The Trump administration is looking to impose tariffs on products like aluminium. Is this something Bahrain should be concerned about?
I think the matter is still in its infancy. We don't know too much about it yet and how it's going to impact us or not. But definitely as AmCham we will be supporting the aluminium industry in Bahrain. We've already initiated contacts with the US to protect the companies that might be affected.
How would you describe the Bahrain business and investment climate? What can US investors expect of a market like Bahrain?
I will tell you. Historically if we go back to the '70s when the rest of the gulf was not developed Bahrain had developed infrastructure. And that's why with the problems that ensued in Lebanon, the war there and so on, a lot of the international banks moved to Bahrain.
Bahrain became a hub for the banking industry. It also became a school, or a college, or a university for teaching bankers. So if you look at many of the bankers around the region a lot of them graduated from the city banks of Bahrain.
In addition we have for instance Gulf Air. A lot of the staff of Gulf Air are not who they used to be. They work in Etihad. They work in Emirates. Bahrain has been a college for producing good people. A lot of the very sophisticated professionals graduated from Bapco, the oil company, or Alba. In fact, Bahrain is very well placed in that sense. We have our ups and downs. We are today part of international trade. With signing a free trade agreement you lose your sovereignty. You're no longer a sovereign country when it comes to trade.
What that imposes on you is new criteria, new laws, and you have to adhere and change your local laws to be able to adhere to these international agreements that you have signed, and Bahrain is doing it slowly.

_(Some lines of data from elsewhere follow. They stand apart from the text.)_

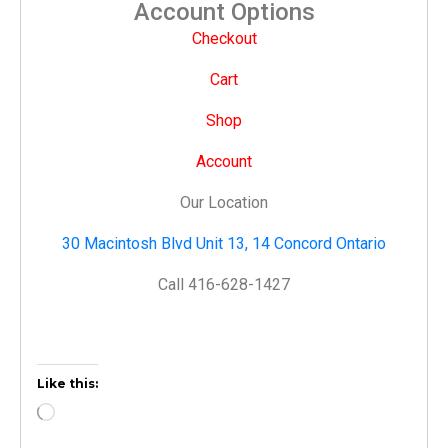
Account Options
Checkout
Cart
Shop
Account
Our Location
30 Macintosh Blvd Unit 13, 14 Concord Ontario
Call 416-628-1427
Like this: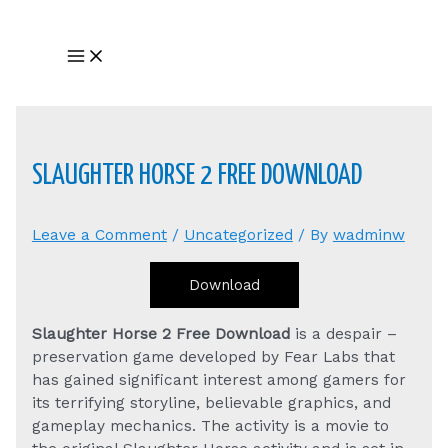
Skip
to
Main
content
Menu
SLAUGHTER HORSE 2 FREE DOWNLOAD
Leave a Comment
/
Uncategorized
/ By
wadminw
Download
Slaughter Horse 2 Free Download
is a despair –
preservation game developed by Fear Labs that
has gained significant interest among gamers for
its terrifying storyline, believable graphics, and
gameplay mechanics. The activity is a movie to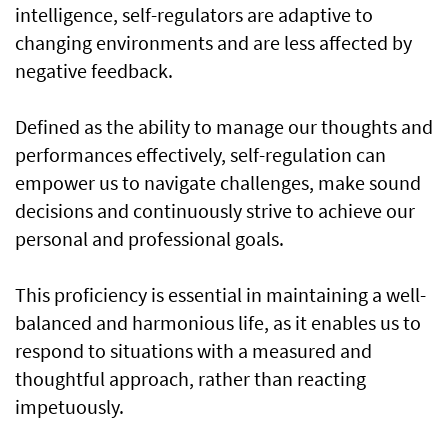
intelligence, self-regulators are adaptive to
changing environments and are less affected by
negative feedback.
Defined as the ability to manage our thoughts and
performances effectively, self-regulation can
empower us to navigate challenges, make sound
decisions and continuously strive to achieve our
personal and professional goals.
This proficiency is essential in maintaining a well-
balanced and harmonious life, as it enables us to
respond to situations with a measured and
thoughtful approach, rather than reacting
impetuously.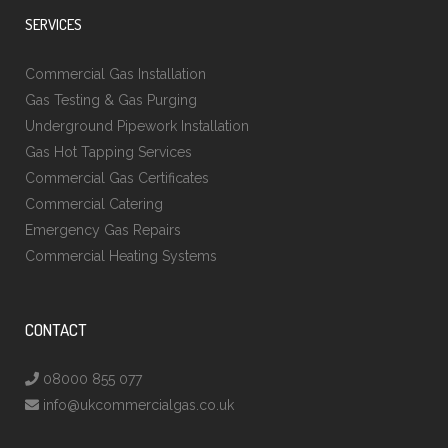
SERVICES
Commercial Gas Installation
Gas Testing & Gas Purging
Underground Pipework Installation
Gas Hot Tapping Services
Commercial Gas Certificates
Commercial Catering
Emergency Gas Repairs
Commercial Heating Systems
CONTACT
08000 855 077
info@ukcommercialgas.co.uk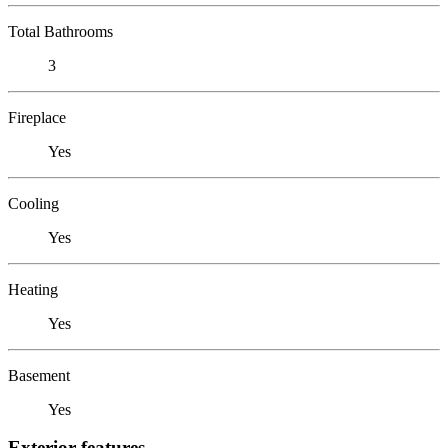
Total Bathrooms
3
Fireplace
Yes
Cooling
Yes
Heating
Yes
Basement
Yes
Exterior features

We have moved in three stages. The first stage was in the '70s with the banking industry and the petro dollars coming in.
Then we had stage two where the money that came in helped Bahrain develop its infrastructure. So you had the highways, the schools, the hospitals. So there was a boom at the time in construction and what have you.

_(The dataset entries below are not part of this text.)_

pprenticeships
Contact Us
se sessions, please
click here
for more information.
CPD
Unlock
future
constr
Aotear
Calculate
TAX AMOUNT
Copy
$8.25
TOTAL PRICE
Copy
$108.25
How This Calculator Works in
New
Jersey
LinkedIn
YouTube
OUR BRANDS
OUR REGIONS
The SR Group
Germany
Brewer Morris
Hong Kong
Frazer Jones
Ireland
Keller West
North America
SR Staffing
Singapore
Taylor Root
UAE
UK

Then stage three was the opening of the bridge with Saudi Arabia that brought us investment and brought us tourism.
So then stage four: I was hoping that would be Formula One. We paid a lot for it, and I was hoping that this will turn into an industry. But unfortunately it hasn't. Today going forward we have to rely on the clean energy industry. We have to rely on companies that are technology-related, because we are going into the direction of artificial intelligence. And I think Bahrainis are very well educated, and a lot of them could find opportunities in this new era of Amazon, FedEx, etc. These are new opportunities that we are trying to activate at the moment.
How do small and medium-size companies from US engage with AmCham if they want to tap a market like Bahrain?
They start by contacting us. And then every month we also have speakers who come. We invite a lot of people to our functions. And we have a lot of support from the banks like the Citibank and JP Morgan who will come on and sponsor some of our events. We have ongoing events.
At some of the events for instance they touch directly on American companies or American individuals. For instance when there is a revision of the tax in the US some people did not understand it so they come to us. We tried to bring somebody to come, like one of our members or non-members to come and give a speech on that to explain the situation.
Bahrain recently rectified FATCA. And on this basis there are a lot of questions that the document when you see it it's quite cumbersome and difficult to understand for regular people. These are some things that we would take on. And we have some experts to explain the situation.